**Source data**
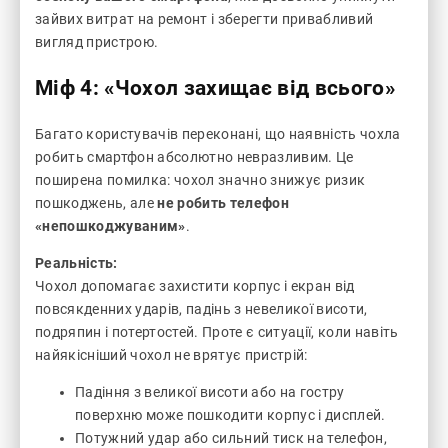
зайвих витрат на ремонт і зберегти привабливий
вигляд пристрою.
Міф 4: «Чохол захищає від всього»
Багато користувачів переконані, що наявність чохла
робить смартфон абсолютно невразливим. Це
поширена помилка: чохол значно знижує ризик
пошкоджень, але
не робить телефон
«непошкоджуваним»
.
Реальність:
Чохол допомагає захистити корпус і екран від
повсякденних ударів, падінь з невеликої висоти,
подряпин і потертостей. Проте є ситуації, коли навіть
найякісніший чохол не врятує пристрій:
Падіння з великої висоти або на гостру
поверхню може пошкодити корпус і дисплей.
Потужний удар або сильний тиск на телефон,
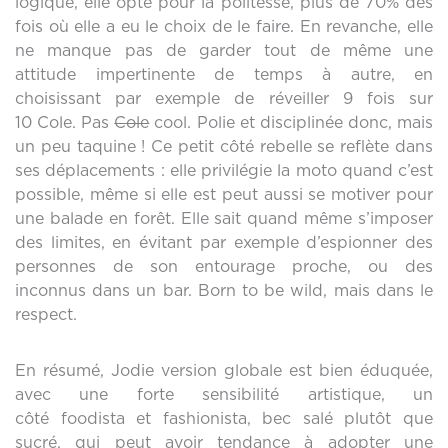
logique, elle opte pour la politesse, plus de 70% des
fois où elle a eu le choix de le faire. En revanche, elle
ne manque pas de garder tout de même une
attitude impertinente de temps à autre, en
choisissant par exemple de réveiller 9 fois sur
10 Cole. Pas
Cole
cool. Polie et disciplinée donc, mais
un peu taquine ! Ce petit côté rebelle se reflète dans
ses déplacements : elle privilégie la moto quand c’est
possible, même si elle est peut aussi se motiver pour
une balade en forêt. Elle sait quand même s’imposer
des limites, en évitant par exemple d’espionner des
personnes de son entourage proche, ou des
inconnus dans un bar. Born to be wild, mais dans le
respect.
En résumé, Jodie version globale est bien éduquée,
avec une forte sensibilité artistique, un
côté foodista et fashionista, bec salé plutôt que
sucré, qui peut avoir tendance à adopter une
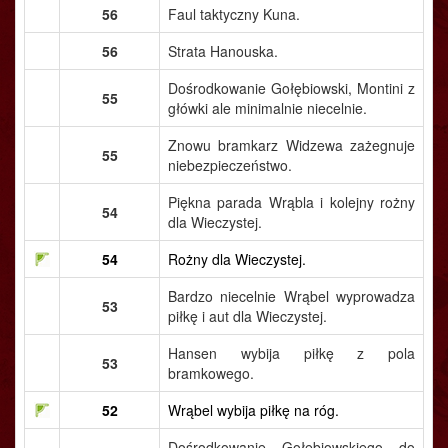
56
Faul taktyczny Kuna.
56
Strata Hanouska.
Dośrodkowanie Gołębiowski, Montini z
55
główki ale minimalnie niecelnie.
Znowu bramkarz Widzewa zażegnuje
55
niebezpieczeństwo.
Piękna parada Wrąbla i kolejny rożny
54
dla Wieczystej.
54
Rożny dla Wieczystej.
Bardzo niecelnie Wrąbel wyprowadza
53
piłkę i aut dla Wieczystej.
Hansen wybija piłkę z pola
53
bramkowego.
52
Wrąbel wybija piłkę na róg.
Dośrodkowanie Gołębiowskiego do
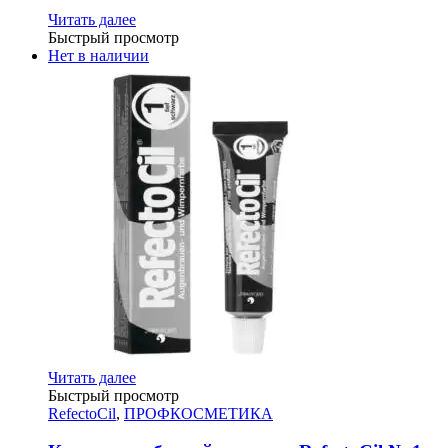
Читать далее
Быстрый просмотр
Нет в наличии
Читать далее
Быстрый просмотр
RefectoCil
,
ПРОФКОСМЕТИКА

**Task requirements**
Transcribe, without alteration, each line from the one with "Znowu bramkarz Widzewa zażegnuje" through the last line of the data; no pictures belong in the copy.

**Output for this task**
Znowu bramkarz Widzewa zażegnuje
55
niebezpieczeństwo.
Piękna parada Wrąbla i kolejny rożny
54
dla Wieczystej.
54
Rożny dla Wieczystej.
Bardzo niecelnie Wrąbel wyprowadza
53
piłkę i aut dla Wieczystej.
Hansen wybija piłkę z pola
53
bramkowego.
52
Wrąbel wybija piłkę na róg.
Dośrodkowanie Gołębiowskiego do
Читать далее
Быстрый просмотр
Нет в наличии
Читать далее
Быстрый просмотр
RefectoCil
,
ПРОФКОСМЕТИКА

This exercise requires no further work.